According to the Lebanese conference organizers and hospitality experts, Beirut has clear advantages and selling points as regional conferencing location in its traditional attractiveness to Gulf companies, good distance to Europe and Gulf, developed skill base in services such as translations, PR and hospitality, and its overall points of attractions as tourism destination. The latter include nightlife lures, which conference organizers insist play some but not a major role in drawing businessmen to conferences. Weak points are the lack of a convention center of international format, under-powered public sector support, image issues, and the country’s vulnerability to instability and pressures.

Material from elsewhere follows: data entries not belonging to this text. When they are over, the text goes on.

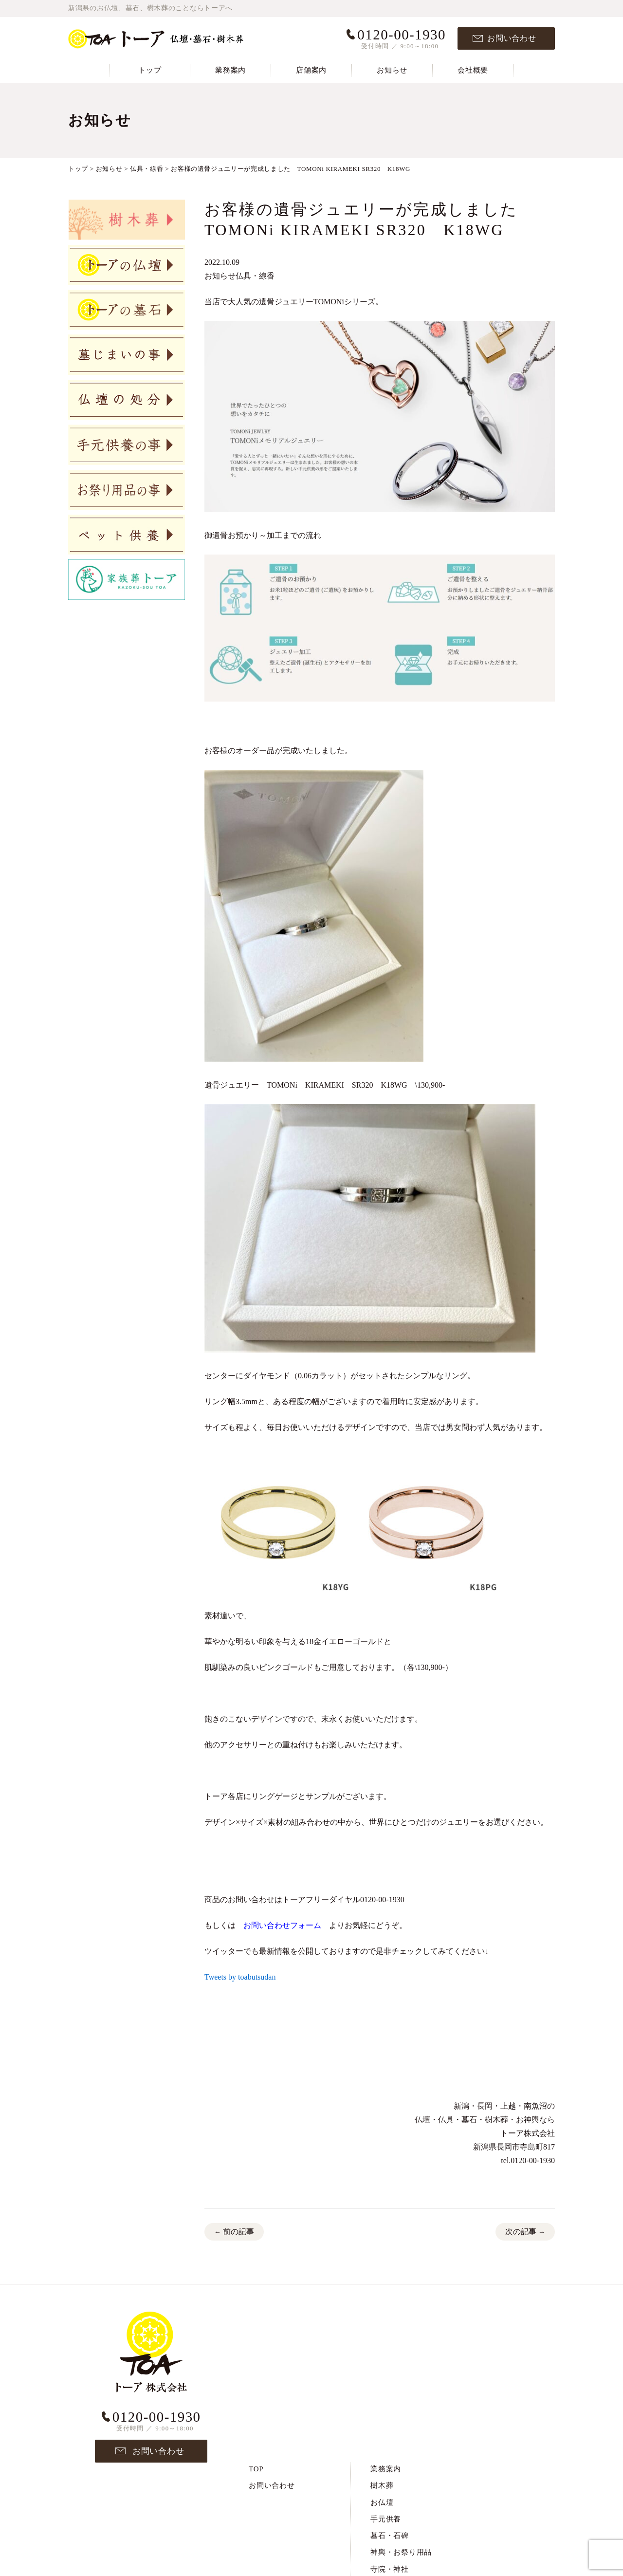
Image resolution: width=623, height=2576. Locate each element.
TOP (256, 2318)
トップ (149, 70)
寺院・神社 (389, 2418)
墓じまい (385, 2434)
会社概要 (473, 70)
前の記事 (234, 2232)
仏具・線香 (255, 276)
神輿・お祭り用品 (401, 2401)
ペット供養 (389, 2468)
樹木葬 (381, 2334)
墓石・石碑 (389, 2385)
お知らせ (392, 70)
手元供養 (385, 2368)
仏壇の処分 (389, 2451)
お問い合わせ (511, 38)
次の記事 (525, 2232)
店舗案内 (311, 70)
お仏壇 (381, 2351)
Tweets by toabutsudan (239, 1977)
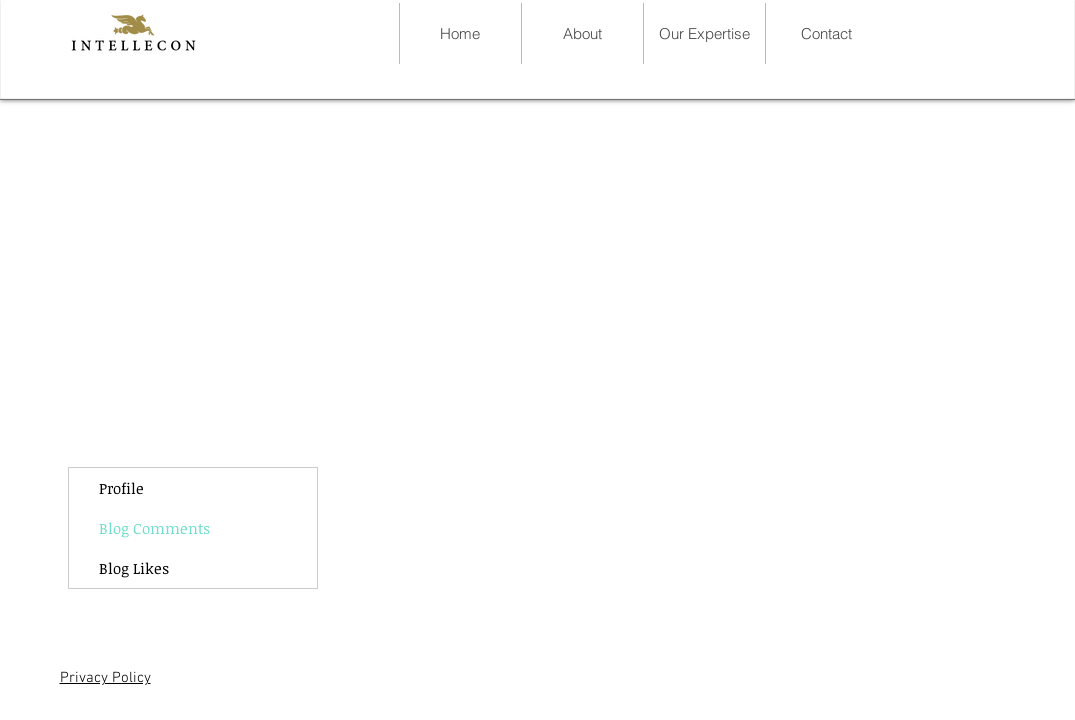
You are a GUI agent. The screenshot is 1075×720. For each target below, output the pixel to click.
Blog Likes (134, 568)
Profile (121, 488)
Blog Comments (154, 528)
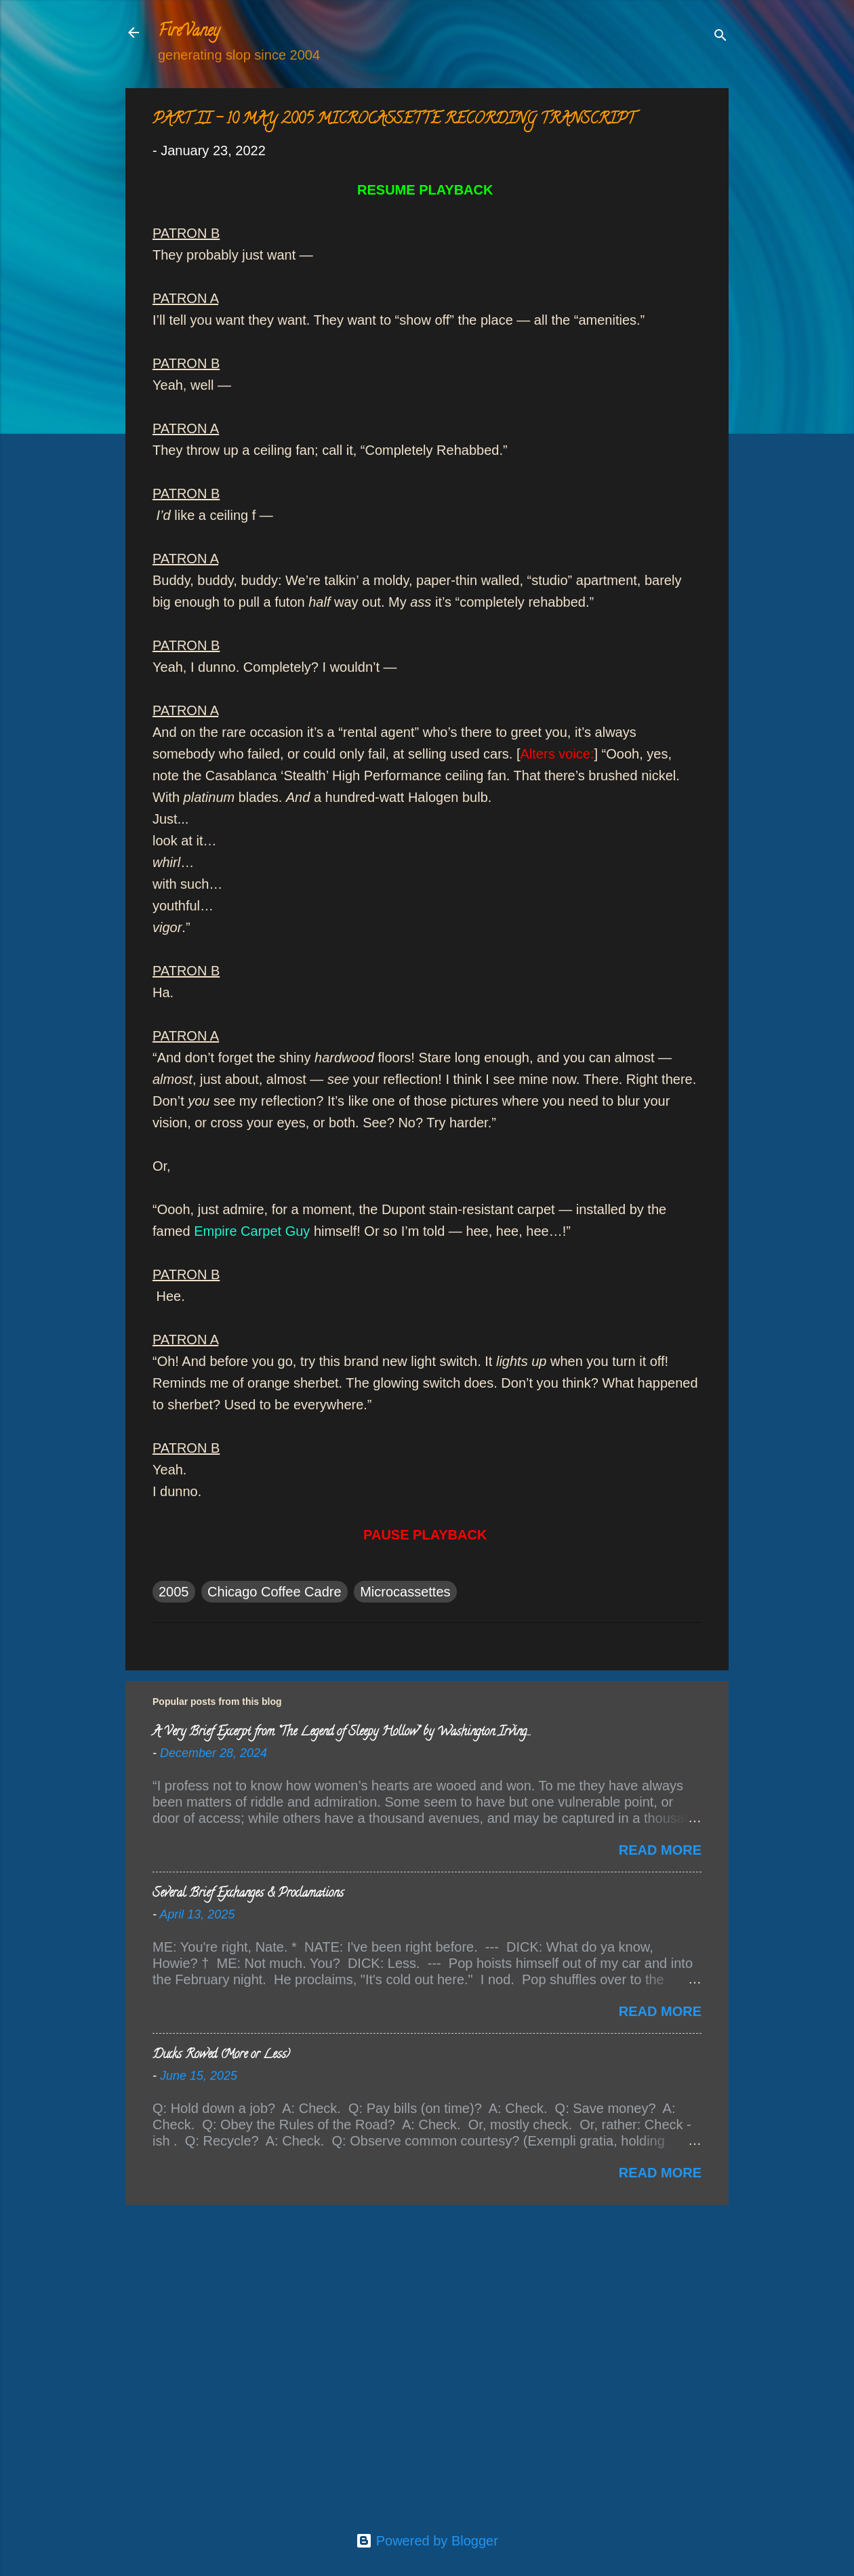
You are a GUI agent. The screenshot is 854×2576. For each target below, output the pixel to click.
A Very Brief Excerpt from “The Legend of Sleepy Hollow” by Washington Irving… (341, 1732)
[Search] (720, 37)
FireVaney (189, 32)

There was not the slightest disagreement among the sector specialists Executive talked to that 2005 has to be dismissed as a year where conferencing here could not perform as expected. The Phoenicia InterContinental had been actively promoting itself as conference destination to more and more markets, including European countries, and the hotel had been making inroads in those markets as upscale location for conventions.

“Meetings were materializing,” Bourachi says, “and then four years of work evaporated.” Nonetheless, she continues to expect a full rebound of the business. “We are still optimistic for the rest of 2005, and for 2006, we expect the golden year that we had expected for 2005,” she says.   

“Aside from the political issues, I think the conference business will boom in Lebanon,” says Zaitoun. “But I don’t see how you can take the political issues away.”